Whether predating this taco experiment or made necessary by it, I’m not sure, but at any rate this does speed up our turnaround times. And the handiwork is fairly incongruous, doesn’t even look all that bad unless you examine closely. You could even argue it makes a certain bit of wackily perfect sense. Although precisely the kind of invention only a lazy college kid would think was cool — or maybe that for which, as with so many other innovations, lazy college kids are the joyful early adapters. And only once it catches on with enough people elsewhere does this become the norm.

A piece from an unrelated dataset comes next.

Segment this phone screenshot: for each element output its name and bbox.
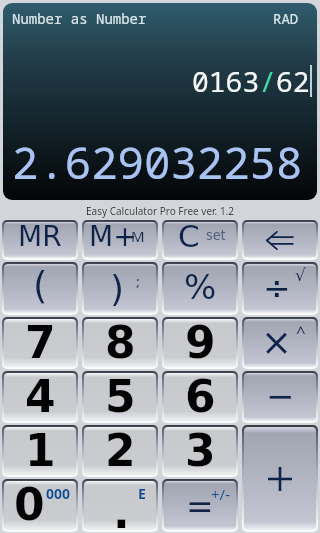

Hours later the carnies are dispatched and the apartment is mostly empty, aside from a trio of girls I’m never formally introduced to, who laugh and talk loudly over an already blaring television in the living room — fruity, crushed ice drinks are involved, for the blender never stops churning — while I find myself seated at a small round table, in the dining area just barely large enough to hold it, while Tom, Benny and Brad finalize their take for the day.
“Seventeen. A little over seventeen,” Brad eventually announces, having been entrusted with the actual tallying of the piles and assembling figures on a scrap of paper.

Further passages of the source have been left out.